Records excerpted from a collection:
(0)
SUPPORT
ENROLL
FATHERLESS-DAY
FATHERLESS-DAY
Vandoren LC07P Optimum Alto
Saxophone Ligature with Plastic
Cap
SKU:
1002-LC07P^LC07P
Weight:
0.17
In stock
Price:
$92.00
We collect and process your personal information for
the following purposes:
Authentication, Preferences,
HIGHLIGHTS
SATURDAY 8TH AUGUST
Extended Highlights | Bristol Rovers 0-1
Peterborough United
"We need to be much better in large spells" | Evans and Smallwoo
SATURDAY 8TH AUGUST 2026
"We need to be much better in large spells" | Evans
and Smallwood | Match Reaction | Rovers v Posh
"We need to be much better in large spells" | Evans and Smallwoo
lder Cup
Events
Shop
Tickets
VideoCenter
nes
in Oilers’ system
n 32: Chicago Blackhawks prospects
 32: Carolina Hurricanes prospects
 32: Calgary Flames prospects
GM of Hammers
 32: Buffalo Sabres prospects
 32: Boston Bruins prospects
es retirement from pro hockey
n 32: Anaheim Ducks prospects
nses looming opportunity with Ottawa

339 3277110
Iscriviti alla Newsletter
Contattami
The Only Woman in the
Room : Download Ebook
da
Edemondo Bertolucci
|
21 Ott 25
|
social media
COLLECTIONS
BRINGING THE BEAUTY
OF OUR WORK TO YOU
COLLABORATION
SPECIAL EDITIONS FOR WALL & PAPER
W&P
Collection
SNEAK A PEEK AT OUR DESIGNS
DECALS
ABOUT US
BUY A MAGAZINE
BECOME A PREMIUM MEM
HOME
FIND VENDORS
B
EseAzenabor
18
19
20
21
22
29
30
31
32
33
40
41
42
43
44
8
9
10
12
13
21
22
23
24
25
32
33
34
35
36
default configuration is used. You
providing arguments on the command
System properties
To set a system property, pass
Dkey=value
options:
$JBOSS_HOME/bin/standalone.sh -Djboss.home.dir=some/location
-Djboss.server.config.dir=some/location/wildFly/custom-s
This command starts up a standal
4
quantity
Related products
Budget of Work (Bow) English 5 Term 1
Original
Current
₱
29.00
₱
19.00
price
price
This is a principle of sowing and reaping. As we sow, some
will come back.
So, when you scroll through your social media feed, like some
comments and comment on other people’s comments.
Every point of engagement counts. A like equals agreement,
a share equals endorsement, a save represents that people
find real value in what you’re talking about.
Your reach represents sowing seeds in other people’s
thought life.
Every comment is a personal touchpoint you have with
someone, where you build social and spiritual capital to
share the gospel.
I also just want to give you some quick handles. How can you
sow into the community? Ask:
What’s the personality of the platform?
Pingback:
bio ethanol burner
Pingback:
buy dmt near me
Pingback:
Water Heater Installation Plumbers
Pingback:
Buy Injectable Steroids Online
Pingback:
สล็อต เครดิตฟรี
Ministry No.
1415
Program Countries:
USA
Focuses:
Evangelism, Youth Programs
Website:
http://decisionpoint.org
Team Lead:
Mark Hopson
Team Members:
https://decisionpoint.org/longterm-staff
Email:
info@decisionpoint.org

Requirement:
Your answer must be an exact transcription of every record above.

Exercise result:
(0)
SUPPORT
ENROLL
FATHERLESS-DAY
FATHERLESS-DAY
Vandoren LC07P Optimum Alto
Saxophone Ligature with Plastic
Cap
SKU:
1002-LC07P^LC07P
Weight:
0.17
In stock
Price:
$92.00
We collect and process your personal information for
the following purposes:
Authentication, Preferences,
HIGHLIGHTS
SATURDAY 8TH AUGUST
Extended Highlights | Bristol Rovers 0-1
Peterborough United
"We need to be much better in large spells" | Evans and Smallwoo
SATURDAY 8TH AUGUST 2026
"We need to be much better in large spells" | Evans
and Smallwood | Match Reaction | Rovers v Posh
"We need to be much better in large spells" | Evans and Smallwoo
lder Cup
Events
Shop
Tickets
VideoCenter
nes
in Oilers’ system
n 32: Chicago Blackhawks prospects
 32: Carolina Hurricanes prospects
 32: Calgary Flames prospects
GM of Hammers
 32: Buffalo Sabres prospects
 32: Boston Bruins prospects
es retirement from pro hockey
n 32: Anaheim Ducks prospects
nses looming opportunity with Ottawa

339 3277110
Iscriviti alla Newsletter
Contattami
The Only Woman in the
Room : Download Ebook
da
Edemondo Bertolucci
|
21 Ott 25
|
social media
COLLECTIONS
BRINGING THE BEAUTY
OF OUR WORK TO YOU
COLLABORATION
SPECIAL EDITIONS FOR WALL & PAPER
W&P
Collection
SNEAK A PEEK AT OUR DESIGNS
DECALS
ABOUT US
BUY A MAGAZINE
BECOME A PREMIUM MEM
HOME
FIND VENDORS
B
EseAzenabor
18
19
20
21
22
29
30
31
32
33
40
41
42
43
44
8
9
10
12
13
21
22
23
24
25
32
33
34
35
36
default configuration is used. You
providing arguments on the command
System properties
To set a system property, pass
Dkey=value
options:
$JBOSS_HOME/bin/standalone.sh -Djboss.home.dir=some/location
-Djboss.server.config.dir=some/location/wildFly/custom-s
This command starts up a standal
4
quantity
Related products
Budget of Work (Bow) English 5 Term 1
Original
Current
₱
29.00
₱
19.00
price
price
This is a principle of sowing and reaping. As we sow, some
will come back.
So, when you scroll through your social media feed, like some
comments and comment on other people’s comments.
Every point of engagement counts. A like equals agreement,
a share equals endorsement, a save represents that people
find real value in what you’re talking about.
Your reach represents sowing seeds in other people’s
thought life.
Every comment is a personal touchpoint you have with
someone, where you build social and spiritual capital to
share the gospel.
I also just want to give you some quick handles. How can you
sow into the community? Ask:
What’s the personality of the platform?
Pingback:
bio ethanol burner
Pingback:
buy dmt near me
Pingback:
Water Heater Installation Plumbers
Pingback:
Buy Injectable Steroids Online
Pingback:
สล็อต เครดิตฟรี
Ministry No.
1415
Program Countries:
USA
Focuses:
Evangelism, Youth Programs
Website:
http://decisionpoint.org
Team Lead:
Mark Hopson
Team Members:
https://decisionpoint.org/longterm-staff
Email:
info@decisionpoint.org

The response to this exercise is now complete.